#### Work order:
Repeat word for word the opening stretch of the entries, from the first line through the line containing "indigencia de Argentina".

(Page-level text extractions)
..............................
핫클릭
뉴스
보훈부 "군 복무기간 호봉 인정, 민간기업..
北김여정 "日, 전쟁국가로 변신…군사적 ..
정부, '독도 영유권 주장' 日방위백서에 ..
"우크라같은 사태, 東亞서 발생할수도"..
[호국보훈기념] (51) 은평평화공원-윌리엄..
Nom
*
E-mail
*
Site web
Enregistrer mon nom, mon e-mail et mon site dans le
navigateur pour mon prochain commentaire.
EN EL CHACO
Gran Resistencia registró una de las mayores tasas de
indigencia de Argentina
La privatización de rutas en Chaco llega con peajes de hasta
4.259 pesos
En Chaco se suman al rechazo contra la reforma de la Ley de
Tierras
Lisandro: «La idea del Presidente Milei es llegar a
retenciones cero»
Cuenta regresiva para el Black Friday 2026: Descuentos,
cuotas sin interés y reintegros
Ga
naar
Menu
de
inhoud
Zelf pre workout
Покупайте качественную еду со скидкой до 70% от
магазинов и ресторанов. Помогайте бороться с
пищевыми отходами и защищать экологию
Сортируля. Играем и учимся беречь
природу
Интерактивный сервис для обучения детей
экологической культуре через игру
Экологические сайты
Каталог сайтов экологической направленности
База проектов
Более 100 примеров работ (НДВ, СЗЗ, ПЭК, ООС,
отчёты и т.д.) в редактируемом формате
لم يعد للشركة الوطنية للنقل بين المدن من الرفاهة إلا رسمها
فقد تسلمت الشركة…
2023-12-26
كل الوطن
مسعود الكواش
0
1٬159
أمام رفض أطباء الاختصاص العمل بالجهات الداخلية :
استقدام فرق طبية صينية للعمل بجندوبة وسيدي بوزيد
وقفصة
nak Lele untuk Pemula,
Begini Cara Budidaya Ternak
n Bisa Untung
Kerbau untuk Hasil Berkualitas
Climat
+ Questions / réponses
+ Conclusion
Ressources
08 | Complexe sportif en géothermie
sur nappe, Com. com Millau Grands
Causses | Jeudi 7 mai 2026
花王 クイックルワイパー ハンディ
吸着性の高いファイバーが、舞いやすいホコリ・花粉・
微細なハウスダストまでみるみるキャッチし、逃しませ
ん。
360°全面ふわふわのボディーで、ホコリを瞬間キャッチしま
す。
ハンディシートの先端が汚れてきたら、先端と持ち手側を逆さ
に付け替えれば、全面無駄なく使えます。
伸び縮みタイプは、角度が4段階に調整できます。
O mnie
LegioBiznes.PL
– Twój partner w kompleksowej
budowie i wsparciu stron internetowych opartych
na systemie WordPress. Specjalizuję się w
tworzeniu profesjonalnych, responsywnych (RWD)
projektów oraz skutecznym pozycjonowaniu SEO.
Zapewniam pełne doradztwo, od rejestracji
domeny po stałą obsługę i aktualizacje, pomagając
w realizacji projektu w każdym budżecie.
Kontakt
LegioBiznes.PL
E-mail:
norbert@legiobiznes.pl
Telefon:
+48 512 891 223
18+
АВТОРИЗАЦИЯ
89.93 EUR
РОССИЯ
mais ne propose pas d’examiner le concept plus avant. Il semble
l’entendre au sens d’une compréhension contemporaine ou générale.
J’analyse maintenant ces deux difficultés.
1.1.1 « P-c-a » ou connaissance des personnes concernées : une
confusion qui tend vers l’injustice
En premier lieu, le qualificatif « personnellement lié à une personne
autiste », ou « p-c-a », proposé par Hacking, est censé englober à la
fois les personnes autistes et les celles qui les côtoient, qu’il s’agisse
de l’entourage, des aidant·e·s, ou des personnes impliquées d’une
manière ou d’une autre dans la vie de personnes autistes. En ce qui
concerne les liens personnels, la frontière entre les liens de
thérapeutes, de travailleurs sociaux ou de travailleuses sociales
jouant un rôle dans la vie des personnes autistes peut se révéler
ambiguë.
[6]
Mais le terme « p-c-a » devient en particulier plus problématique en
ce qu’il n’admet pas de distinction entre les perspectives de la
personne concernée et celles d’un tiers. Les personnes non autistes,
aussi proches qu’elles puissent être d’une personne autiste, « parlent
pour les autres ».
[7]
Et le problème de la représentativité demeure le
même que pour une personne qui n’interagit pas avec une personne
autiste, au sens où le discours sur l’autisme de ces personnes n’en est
..............................
#### The completed task:
핫클릭
뉴스
보훈부 "군 복무기간 호봉 인정, 민간기업..
北김여정 "日, 전쟁국가로 변신…군사적 ..
정부, '독도 영유권 주장' 日방위백서에 ..
"우크라같은 사태, 東亞서 발생할수도"..
[호국보훈기념] (51) 은평평화공원-윌리엄..
Nom
*
E-mail
*
Site web
Enregistrer mon nom, mon e-mail et mon site dans le
navigateur pour mon prochain commentaire.
EN EL CHACO
Gran Resistencia registró una de las mayores tasas de
indigencia de Argentina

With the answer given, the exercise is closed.